Populists are on the verge of forming a new government in Italy, the third biggest economy in the eurozone.
They’ve dropped some of their most explosive election campaign pledges, such as calling for a referendum on whether Italy should abandon the euro, or leave the European Union.
But a prospective coalition of the anti-establishment Five Star Movement (M5S) and far-right League party is promising a spending and tax-cutting binge that has rattled investors and could contain the seeds of a new European crisis.
The Milan stock index has slumped 2.5% this week, compared to a 0.6% gain in the wider European market, with banking stocks pulling the index down. Italian government bond prices have also fallen, indicating concern about the heavily-indebted country’s commitment to fiscal discipline.
As a country that uses the euro, Italy has agreed to abide by EU budget rules designed to keep the currency stable. During the election campaign, the two parties called for them to be scrapped.
They appear to have dropped that demand, according to a draft coalition program published Friday, but still want the rules reviewed.

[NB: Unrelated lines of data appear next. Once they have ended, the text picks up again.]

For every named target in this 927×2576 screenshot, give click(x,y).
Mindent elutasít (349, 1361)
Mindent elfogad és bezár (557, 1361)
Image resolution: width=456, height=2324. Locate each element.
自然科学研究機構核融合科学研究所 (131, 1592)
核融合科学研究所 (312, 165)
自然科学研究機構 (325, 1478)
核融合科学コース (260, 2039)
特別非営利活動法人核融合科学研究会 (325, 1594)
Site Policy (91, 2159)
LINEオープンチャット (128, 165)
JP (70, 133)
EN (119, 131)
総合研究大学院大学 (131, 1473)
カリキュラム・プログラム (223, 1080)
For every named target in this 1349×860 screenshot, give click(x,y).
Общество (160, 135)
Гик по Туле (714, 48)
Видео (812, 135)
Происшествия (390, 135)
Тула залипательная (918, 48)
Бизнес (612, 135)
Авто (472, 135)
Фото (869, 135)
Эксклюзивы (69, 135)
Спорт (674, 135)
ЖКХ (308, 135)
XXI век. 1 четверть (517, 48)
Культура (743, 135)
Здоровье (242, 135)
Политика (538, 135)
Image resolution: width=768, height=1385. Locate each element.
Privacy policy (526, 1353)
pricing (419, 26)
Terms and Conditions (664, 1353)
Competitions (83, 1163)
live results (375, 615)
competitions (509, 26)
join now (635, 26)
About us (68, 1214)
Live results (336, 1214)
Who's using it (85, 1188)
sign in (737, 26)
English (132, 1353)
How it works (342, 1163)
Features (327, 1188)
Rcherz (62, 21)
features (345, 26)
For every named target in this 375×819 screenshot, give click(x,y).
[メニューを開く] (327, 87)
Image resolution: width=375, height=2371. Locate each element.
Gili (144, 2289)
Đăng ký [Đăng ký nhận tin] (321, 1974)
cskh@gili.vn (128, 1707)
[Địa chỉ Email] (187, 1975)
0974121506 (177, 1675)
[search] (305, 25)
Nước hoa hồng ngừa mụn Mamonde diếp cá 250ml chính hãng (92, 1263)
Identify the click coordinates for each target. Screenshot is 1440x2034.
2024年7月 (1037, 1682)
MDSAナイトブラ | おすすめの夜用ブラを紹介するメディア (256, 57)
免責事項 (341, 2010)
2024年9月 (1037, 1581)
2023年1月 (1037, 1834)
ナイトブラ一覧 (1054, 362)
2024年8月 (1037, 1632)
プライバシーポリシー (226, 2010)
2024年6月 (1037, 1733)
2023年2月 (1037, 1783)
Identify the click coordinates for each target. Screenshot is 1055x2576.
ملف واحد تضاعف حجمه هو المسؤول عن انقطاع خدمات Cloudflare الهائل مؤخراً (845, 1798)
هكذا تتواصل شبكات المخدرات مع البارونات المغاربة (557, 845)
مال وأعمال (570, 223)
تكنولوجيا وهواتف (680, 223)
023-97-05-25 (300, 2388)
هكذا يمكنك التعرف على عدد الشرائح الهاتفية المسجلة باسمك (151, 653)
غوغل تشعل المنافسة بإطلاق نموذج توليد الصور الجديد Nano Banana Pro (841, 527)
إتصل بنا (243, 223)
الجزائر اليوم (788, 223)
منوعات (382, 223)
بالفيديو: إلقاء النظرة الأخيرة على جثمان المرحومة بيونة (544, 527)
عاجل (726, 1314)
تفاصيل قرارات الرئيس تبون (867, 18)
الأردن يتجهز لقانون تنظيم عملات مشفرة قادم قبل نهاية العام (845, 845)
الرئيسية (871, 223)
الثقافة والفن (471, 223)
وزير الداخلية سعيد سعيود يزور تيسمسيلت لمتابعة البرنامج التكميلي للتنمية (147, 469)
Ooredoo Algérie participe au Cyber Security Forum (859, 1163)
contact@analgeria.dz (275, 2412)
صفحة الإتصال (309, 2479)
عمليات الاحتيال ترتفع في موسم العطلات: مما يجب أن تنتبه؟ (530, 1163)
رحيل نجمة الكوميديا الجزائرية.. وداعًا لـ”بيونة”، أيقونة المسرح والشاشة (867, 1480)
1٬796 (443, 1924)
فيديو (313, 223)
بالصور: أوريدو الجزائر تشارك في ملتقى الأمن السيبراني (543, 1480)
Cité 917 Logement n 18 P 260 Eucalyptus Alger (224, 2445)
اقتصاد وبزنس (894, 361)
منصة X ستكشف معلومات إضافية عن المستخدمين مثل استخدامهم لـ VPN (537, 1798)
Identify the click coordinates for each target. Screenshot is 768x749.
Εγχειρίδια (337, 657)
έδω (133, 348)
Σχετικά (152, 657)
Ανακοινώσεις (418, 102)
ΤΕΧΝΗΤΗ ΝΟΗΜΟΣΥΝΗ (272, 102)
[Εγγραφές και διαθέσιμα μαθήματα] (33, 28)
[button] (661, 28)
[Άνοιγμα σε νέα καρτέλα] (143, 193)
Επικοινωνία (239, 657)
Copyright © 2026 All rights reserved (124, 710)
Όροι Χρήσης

And the program contains no proposals for funding its costly tax cuts and spending pledges.
100 billion black hole
“Their plans on fiscal policy would result in a huge increase in the deficit, a blatant violation of EU deficit rules,” said Federico Santi, an analyst at Eurasia Group.
“If implemented in their current form [these proposals] would still result in an additional €100 billion ($ 117.8 billion) in additional spending or lower revenue.”
Italy is a founding member of the European Union and the eurozone. But years of economic stagnation and lack of reform have seen its government debt soar to 132% of GDP, the second worst ratio in the region after Greece.
Unlike Greece, which is only just beginning to emerge from eight years of bailouts, the Italian economy is big enough to throw the entire eurozone into disarray if it suffers a debt crisis.
Italy accounts for about 15% of eurozone GDP and 23% of the bloc’s public debt, according to data from Berenberg Bank.
“For comparison, Greece contributes 1.8% to eurozone GDP and 3.3% to its pile of public debt,” said Holger Schmieding, the bank’s chief economist.
Universal income & tax cuts
The draft coalition agreement is promising to deliver, at least partially, on three of the parties’ key election pledges.
It envisions a minimum basic income of €780 ($ 917) a month for the poorest Italians, funded by the state. M5S said during the campaign that the basic income would cost €15 billion ($ 18.5 billion) a year.
Tax cuts would likely take a further bite out of Italy’s government finances. The document doesn’t provide details, but says the two parties want to introduce new income tax rates of between 15% to 20%.
And while the two parties are no longer planning to reverse a recent pension reform, they are calling for the retirement age to come down.
“Even if watered down further and introduced more incrementally, [the proposals] would still result in a significant deviation from EU targets, and would be more than enough to undermine market confidence,” said Santi.
Capital Economics estimates the policy proposals would cause Italy’s public debt to rise to over 150% of GDP over the next five years.
Some way to go
There are still hoops for the populist parties to jump through before they form a government. They still have to reveal their nominee for prime minister, and that person has to be accepted by Italian President Sergio Mattarella.
They then have to win a vote of confidence in parliament.
Investors are hoping the proposals might end up being significantly watered down.
“Italy’s complex political system is designed to retard change,” Schmieding said.